Réunis à Dakar dans le cadre du premier Forum International de la Presse Économique de l’Afrique de l’Ouest (FIPE-UEMOA), experts des finances publiques, responsables fiscaux et acteurs de la société civile ont souligné le rôle central de l’harmonisation fiscale, de la transparence et de la lutte contre la corruption dans la réussite de l’intégration économique régionale.

Intervenant lors d’un panel consacré à la gouvernance et aux politiques économiques régionales, Ndèye Nangho Dioum, Inspectrice des Impôts et des Domaines du Sénégal, a rappelé que la coordination des politiques fiscales constitue un pilier essentiel de tout espace économique intégré. Selon elle, l’harmonisation fiscale permet d’éviter une concurrence fiscale préjudiciable entre les États et de garantir des conditions équitables pour les entreprises au sein de l’UEMOA.

Elle a rappelé que le processus d’harmonisation fiscale de l’Union est engagé depuis la fin des années 1990, avec des réformes portant aussi bien sur la fiscalité indirecte que sur la fiscalité directe. L’objectif est notamment de renforcer la mobilisation des ressources intérieures tout en préservant l’attractivité économique des États membres.

Des progrès, mais des défis persistants

Malgré les avancées enregistrées, les intervenants ont relevé que les pays de l’Union restent encore en deçà de l’objectif communautaire de pression fiscale fixé à 20 %. Le Sénégal apparaît comme le pays le plus proche de cette cible avec un taux de 18,2 %, tandis que plusieurs États demeurent encore loin des standards communautaires.

Les experts ont également insisté sur la nécessité de renforcer la lutte contre l’évasion fiscale, les prix de transfert abusifs et les pratiques d’optimisation agressive utilisées par certaines multinationales. À cet égard, l’UEMOA et la CEDEAO ont adopté ces dernières années plusieurs instruments visant à faciliter les échanges d’informations fiscales et à lutter contre l’érosion des bases imposables.

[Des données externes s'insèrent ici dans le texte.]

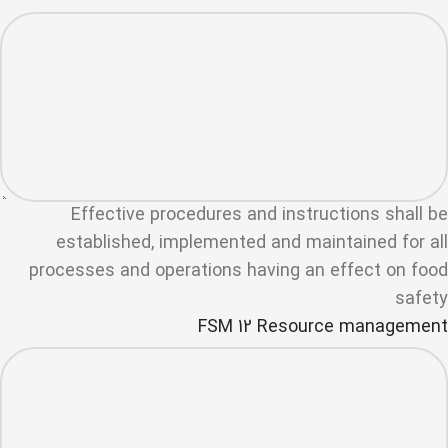
Effective procedures and instructions shall be
established, implemented and maintained for all
processes and operations having an effect on food
safety
FSM 12 Resource management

Le Sénégal, un bon élève de l’intégration budgétaire

Inspecteur du Trésor, Modou Bèye a pour sa part mis en avant les efforts du Sénégal dans la transposition des directives communautaires. Selon lui, le pays figure parmi les meilleurs élèves de l’Union en matière d’intégration des normes budgétaires et fiscales.

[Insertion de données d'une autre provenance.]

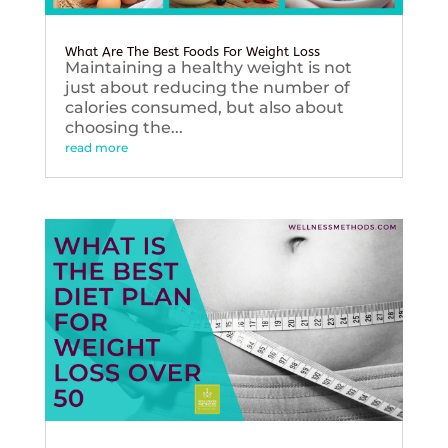
What Are The Best Foods For Weight Loss
Maintaining a healthy weight is not
just about reducing the number of
calories consumed, but also about
choosing the...
read more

Il a expliqué que la convergence des politiques économiques et budgétaires est indispensable pour assurer la stabilité macroéconomique de l’Union. Les retards dans la transposition des textes communautaires peuvent créer des disparités, réduire la visibilité des États sur leurs recettes et dépenses publiques et freiner l’efficacité des politiques régionales.

Modou Bèye a également insisté sur la nécessité de renforcer les mécanismes de résilience de l’Union face aux chocs extérieurs, qu’ils soient sanitaires, climatiques ou énergétiques. Il a notamment plaidé pour la création d’un fonds régional de stabilisation afin d’aider les États à faire face aux crises futures tout en préservant la discipline budgétaire communautaire.

L’Inspecteur du Trésor a par ailleurs rappelé que l’attractivité d’un pays ne dépend pas uniquement de son niveau d’imposition. La stabilité des règles fiscales, la sécurité juridique, la qualité des institutions et la prévisibilité des politiques publiques constituent également des critères déterminants pour les investisseurs.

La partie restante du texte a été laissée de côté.